» Problem description:
Give the records again exactly, but drop the pictures.

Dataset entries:
######
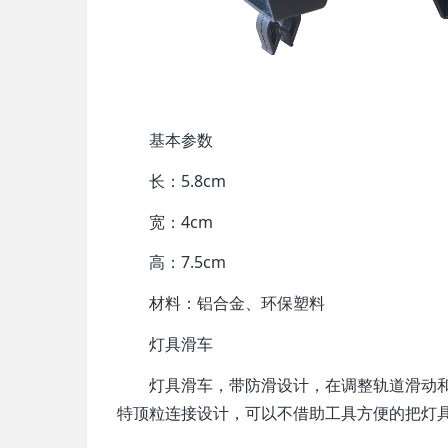
基本参数
长：5.8cm
宽：4cm
高：7.5cm
材料：铝合金、环保塑料
灯具滑车
灯具滑车，带防滑设计，在调整轨道滑动和
特顶粒连接设计，可以不借助工具方便的把灯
######
» Reply:
基本参数
长：5.8cm
宽：4cm
高：7.5cm
材料：铝合金、环保塑料
灯具滑车
灯具滑车，带防滑设计，在调整轨道滑动和
特顶粒连接设计，可以不借助工具方便的把灯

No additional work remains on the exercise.